The latest luxury brand in a string of such companies to report a hit to business because of the demonstrations and protests is the luxury brand Richemont. The Swiss brand that deals in offering luxury watches to customers, said that sale of its products has been hit hard because of the ongoing protests in Hong Kong – which is a crucial market for the brand.
The continued protests against a controversial law that China wants to impose there and one that has already been shelved by the Hong Kong authorities has forced retailers in the territory got to predict a very significant drop in their sales. Reports also suggested that the tourism sector was also being affected.
The protests have been ongoing since the last one month on the streets of Hong Kong and more demonstrations are predicted for the weekend. Protesters have demanded the permanent shelving of the law that would allow extradition of people from the territory to mainland China for trials and investigations.
While shelving the law was the starting point of the latest round of demonstrations, protesters now demand broader demands for democratic reform over rising concerns that the freedom and democratic rights of the people of the territory are being eroded.
The importance of the city for luxury brands is because it is a hub for wealthy Asia shoppers and the demonstrations, that sometimes turned violent, have disrupted business in the city. There has been widespread trading disruption and forced the closure of many stores.
In the three months to June, barring Hong Kong, there was a rise in sale for Richemont, the company said in a statement on Thursday.

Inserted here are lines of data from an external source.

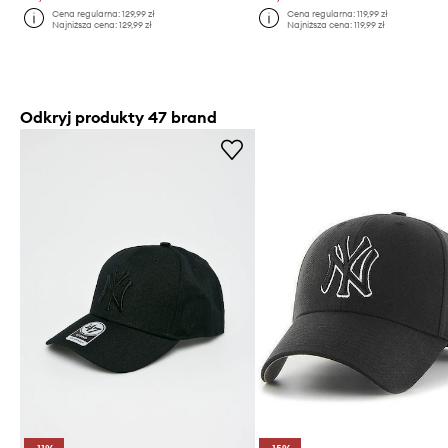
Cena regularna:
129,99 zł
Cena regularna:
119,99 zł
Najniższa cena:
129,99 zł
Najniższa cena:
119,99 zł
Odkryj produkty 47 brand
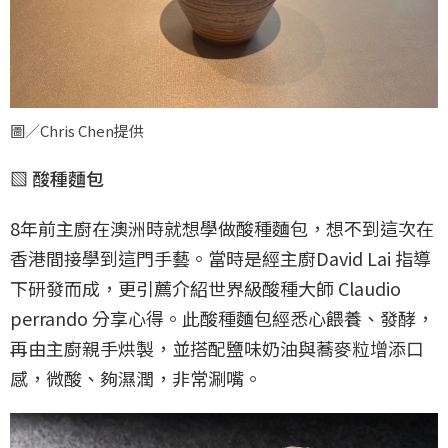
圖／Chris Chen提供
▧ 酸種麵包
8年前主廚在澳洲時就想學做酸種麵包，想不到這次在
香港間接學到這門手藝。當時是經主廚David Lai 指導
下研發而成，更引薦介紹世界級酸種大師 Claudio
perrando 分享心得。此酸種麵包經悉心餵養、發酵，
再由主廚親手烘製，並搭配鹽味奶油與蕎麥粒增添口
感，微酸、夠濕潤，非常涮嘴。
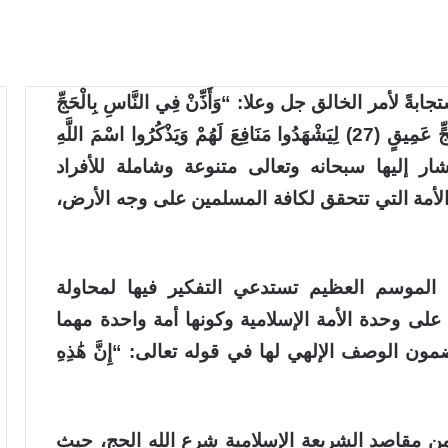
أمر الخالق جل وعلا: “وَأَذِّنْ فِي النَّاسِ بِالْحَجِّ
يَأْتُوكَ رِجَالًا وَعَلَىٰ كُلِّ ضَامِرٍ يَأْتِينَ مِنْ كُلِّ فَجٍّ عَمِيقٍ (27) لِيَشْهَدُوا مَنَافِعَ لَهُمْ وَيَذْكُرُوا اسْمَ اللَّهِ
تي أشار إليها سبحانه وتعالى متنوعة وشاملة للأفراد
فع الأمة التي تتحقق لكافة المسلمين على وجه الأرض،
الموسم العظيم تستدعي التفكير فيها لمحاولة
على وحدة الأمة الإسلامية وكونها أمة واحدة مهما
 الوصف الإلهي لها في قوله تعالى: “إِنَّ هَٰذِهِ
من مقاصد الشريعة الإسلامية شرع الله الحج، حيث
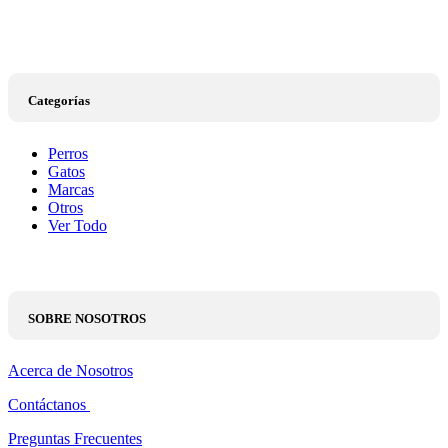
Categorías
Perros
Gatos
Marcas
Otros
Ver Todo
SOBRE NOSOTROS
Acerca de Nosotros
Contáctanos
Preguntas Frecuentes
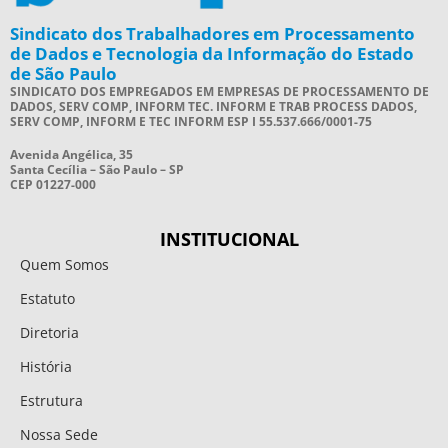
Sindicato dos Trabalhadores em Processamento
de Dados e Tecnologia da Informação do Estado
de São Paulo
SINDICATO DOS EMPREGADOS EM EMPRESAS DE PROCESSAMENTO DE
DADOS, SERV COMP, INFORM TEC. INFORM E TRAB PROCESS DADOS,
SERV COMP, INFORM E TEC INFORM ESP I 55.537.666/0001-75
Avenida Angélica, 35
Santa Cecília – São Paulo – SP
CEP 01227-000
INSTITUCIONAL
Quem Somos
Estatuto
Diretoria
História
Estrutura
Nossa Sede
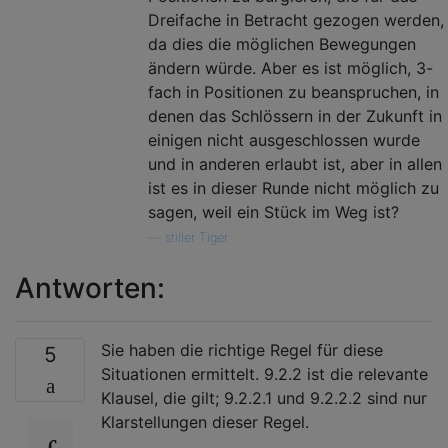
Dreifache in Betracht gezogen werden,
da dies die möglichen Bewegungen
ändern würde. Aber es ist möglich, 3-
fach in Positionen zu beanspruchen, in
denen das Schlössern in der Zukunft in
einigen nicht ausgeschlossen wurde
und in anderen erlaubt ist, aber in allen
ist es in dieser Runde nicht möglich zu
sagen, weil ein Stück im Weg ist?
—
stiller Tiger
Antworten:
Sie haben die richtige Regel für diese
5
Situationen ermittelt. 9.2.2 ist die relevante
Klausel, die gilt; 9.2.2.1 und 9.2.2.2 sind nur
Klarstellungen dieser Regel.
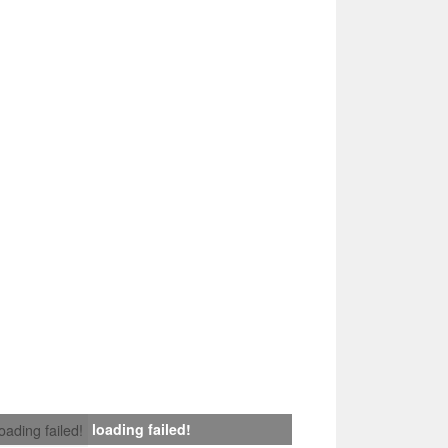
loading failed!
loading failed!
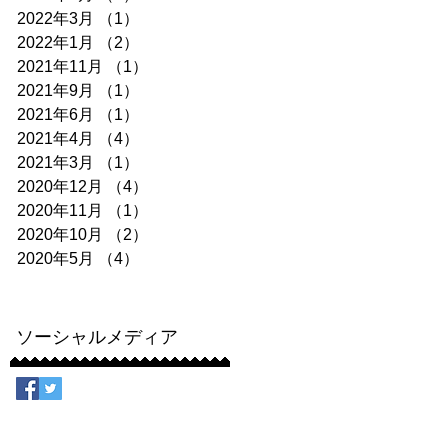
2022年3月
（1）
1件の記事
2022年1月
（2）
2件の記事
2021年11月
（1）
1件の記事
2021年9月
（1）
1件の記事
2021年6月
（1）
1件の記事
2021年4月
（4）
4件の記事
2021年3月
（1）
1件の記事
2020年12月
（4）
4件の記事
2020年11月
（1）
1件の記事
2020年10月
（2）
2件の記事
2020年5月
（4）
4件の記事
ソーシャルメディア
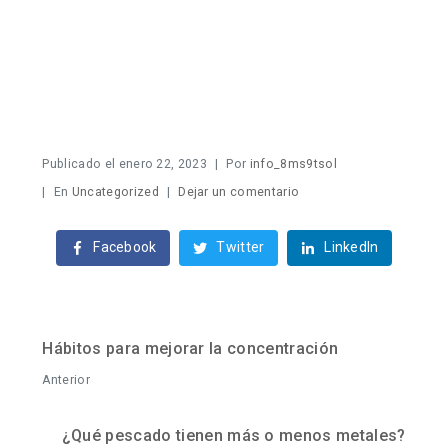
Publicado el
enero 22, 2023
Por
info_8ms9tsol
En
Uncategorized
Dejar un comentario
Facebook
Twitter
LinkedIn
Hábitos para mejorar la concentración
Anterior
¿Qué pescado tienen más o menos metales?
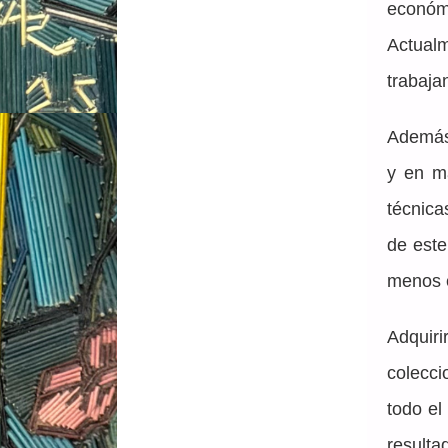
económi
Actual
trabajan
Además,
y en ma
técnica
de este
menos e
Adquir
colecci
todo el
result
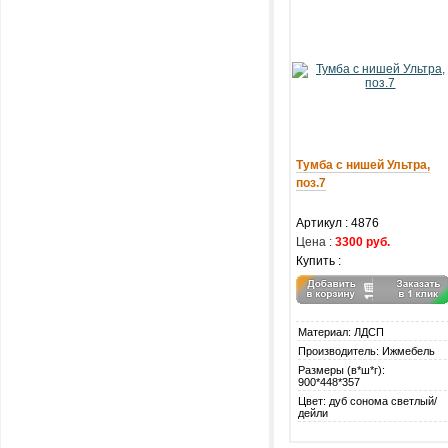
Тумба с нишей Ультра,
поз.7
Артикул : 4876
Цена :
3300 руб.
Купить :
Материал: ЛДСП
Производитель: Ижмебель
Размеры (в*ш*г):
900*448*357
Цвет: дуб сонома светлый/
дейли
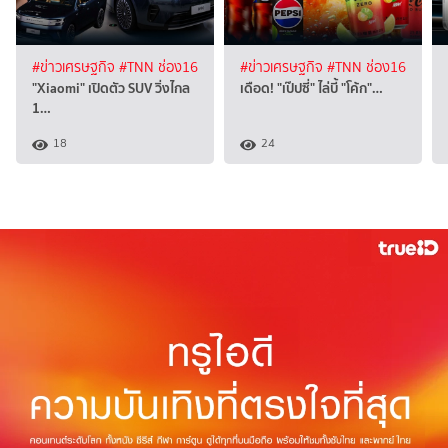
#ข่าวเศรษฐกิจ
#TNN ช่อง16
#ข่าวเศรษฐกิจ
#TNN ช่อง16
"Xiaomi" เปิดตัว SUV วิ่งไกล
เดือด! "เป๊ปซี่" ไล่บี้ "โค้ก"…
1…
18
24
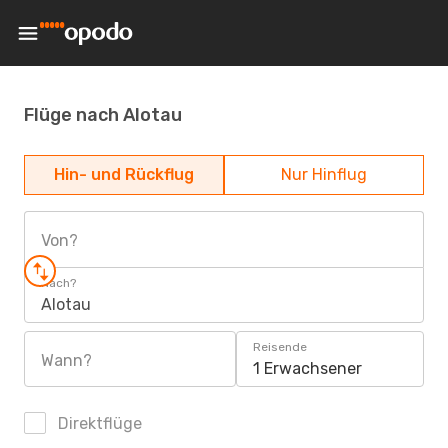
Flüge nach Alotau
Hin- und Rückflug
Nur Hinflug
Von?
Nach?
Alotau
Reisende
Wann?
1 Erwachsener
Direktflüge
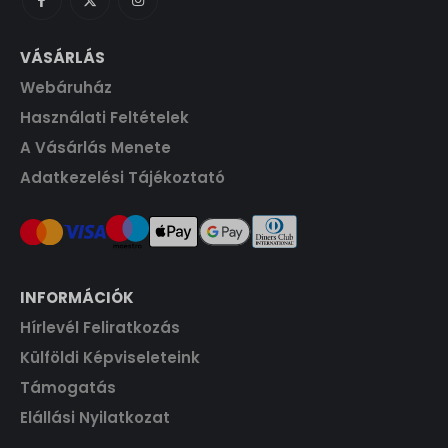
t
.
VÁSÁRLÁS
Webáruház
Használati Feltételek
A Vásárlás Menete
Adatkezelési Tájékoztató
INFORMÁCIÓK
Hírlevél Feliratkozás
Külföldi Képviseleteink
Támogatás
Elállási Nyilatkozat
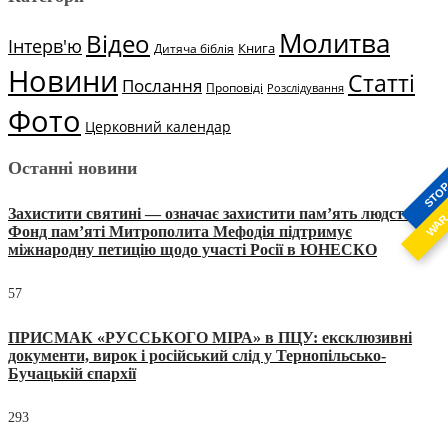
Молитва
Відео
Інтерв'ю
Книга
Дитяча біблія
Новини
Статті
Послання
Проповіді
Розслідування
Фото
Церковний календар
Останні новини
STO
Захистити святині — означає захистити пам’ять людства:
WA
Фонд пам’яті Митрополита Мефодія підтримує
міжнародну петицію щодо участі Росії в ЮНЕСКО
57
ПРИСМАК «РУССЬКОГО МІРА» в ПЦУ: ексклюзивні
документи, вирок і російський слід у Тернопільсько-
Бучацькій єпархії
293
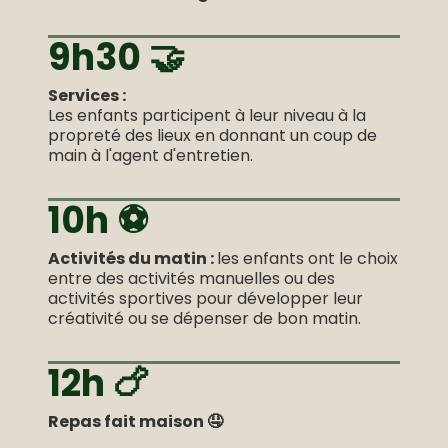
9h30 🤝
Services :
Les enfants participent à leur niveau à la
propreté des lieux en donnant un coup de
main à l'agent d'entretien.
10h ⚽️
Activités du matin :
les enfants ont le choix
entre des activités manuelles ou des
activités sportives pour développer leur
créativité ou se dépenser de bon matin.
12h 🍗
Repas fait maison 🤤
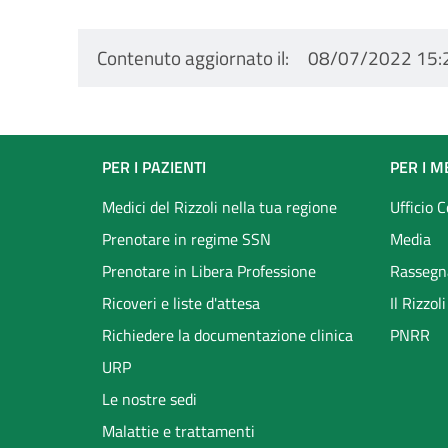
Contenuto aggiornato il
08/07/2022 15:
Footer
PER I PAZIENTI
PER I M
menu
Medici del Rizzoli nella tua regione
Ufficio 
Prenotare in regime SSN
Media
Prenotare in Libera Professione
Rassegn
Ricoveri e liste d'attesa
Il Rizzo
Richiedere la documentazione clinica
PNRR
URP
Le nostre sedi
Malattie e trattamenti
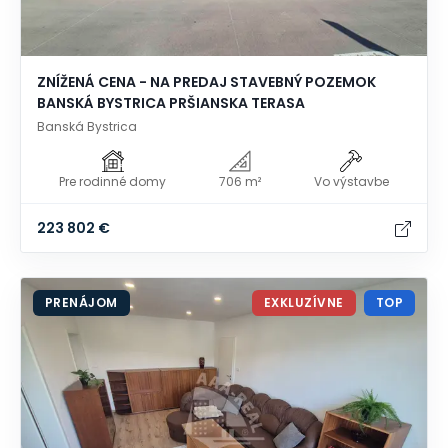
ZNÍŽENÁ CENA - NA PREDAJ STAVEBNÝ POZEMOK
BANSKÁ BYSTRICA PRŠIANSKA TERASA
Banská Bystrica
Pre rodinné domy
706 m²
Vo výstavbe
223 802 €
PRENÁJOM
EXKLUZÍVNE
TOP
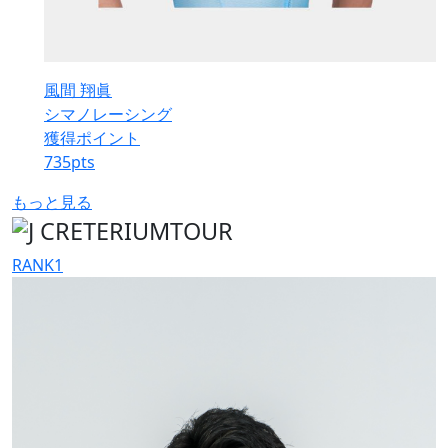
風間 翔眞
シマノレーシング
獲得ポイント
735
pts
もっと見る
RANK
1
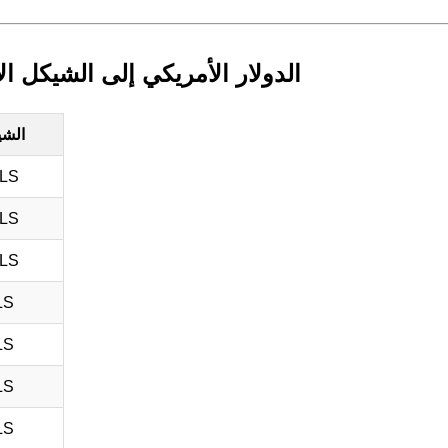
الدولار الأمريكي إلى الشيكل ال
الشي
ILS
ILS
ILS
LS
LS
LS
LS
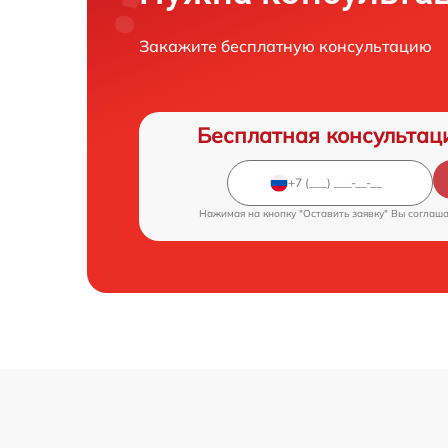
Закажите бесплатную консультацию
Бесплатная консультац
Нажимая на кнопку "Оставить заявку" Вы соглаш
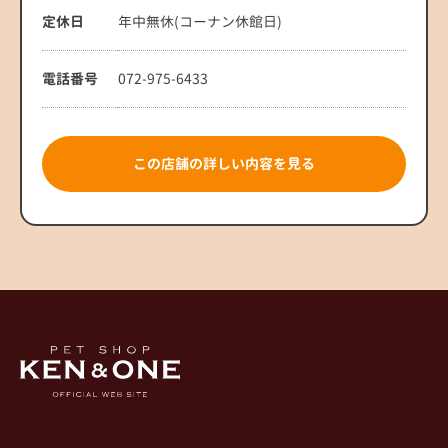
定休日
年中無休(コーナン休館日)
電話番号
072-975-6433
この店舗の詳しい内容を見る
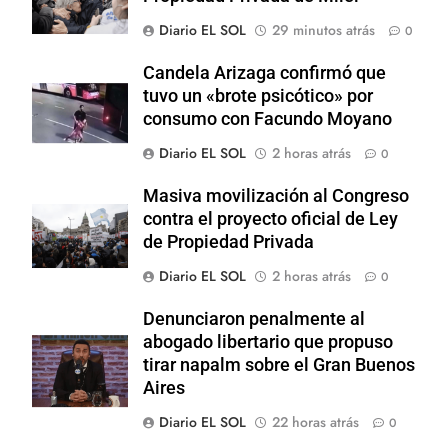
Diario EL SOL
29 minutos atrás
0
Candela Arizaga confirmó que
tuvo un «brote psicótico» por
consumo con Facundo Moyano
Diario EL SOL
2 horas atrás
0
Masiva movilización al Congreso
contra el proyecto oficial de Ley
de Propiedad Privada
Diario EL SOL
2 horas atrás
0
Denunciaron penalmente al
abogado libertario que propuso
tirar napalm sobre el Gran Buenos
Aires
Diario EL SOL
22 horas atrás
0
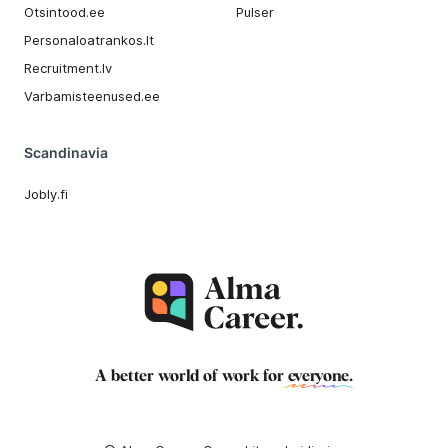
Otsintood.ee
Pulser
Personaloatrankos.lt
Recruitment.lv
Varbamisteenused.ee
Scandinavia
Jobly.fi
A better world of work for
everyone
.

In Hong Kong, sale of the company during the quarter was down because of the ongoing protests as well as the strength of the local dollar.
During the past month, most of the members of the Hong Kong Retail Management Association (HKRMA) reported a drop in sale, the body said earlier this week, while also forecasting the businesses would suffer more in the near future.
“The unexpected store closures due to the protests not only led to sales loss, but also directly affected retail staff’s take-home income, especially part-time staff and those paid on a commission basis,” the HKRMA said in a statement.
For retailers, the peak business season is July and August, but because of the continued and spreading the protests, “our members forecast a drop by double digit in the next months”, the group said.
Concerns over the situation have also been voiced by tourism operators.
According to reports quoting the Hong Kong Federation of Unions, compared to an average of 7,800 every month in the number of tour groups from mainland China at the beginning of the year, the number had dwindled down to 5,641 in June.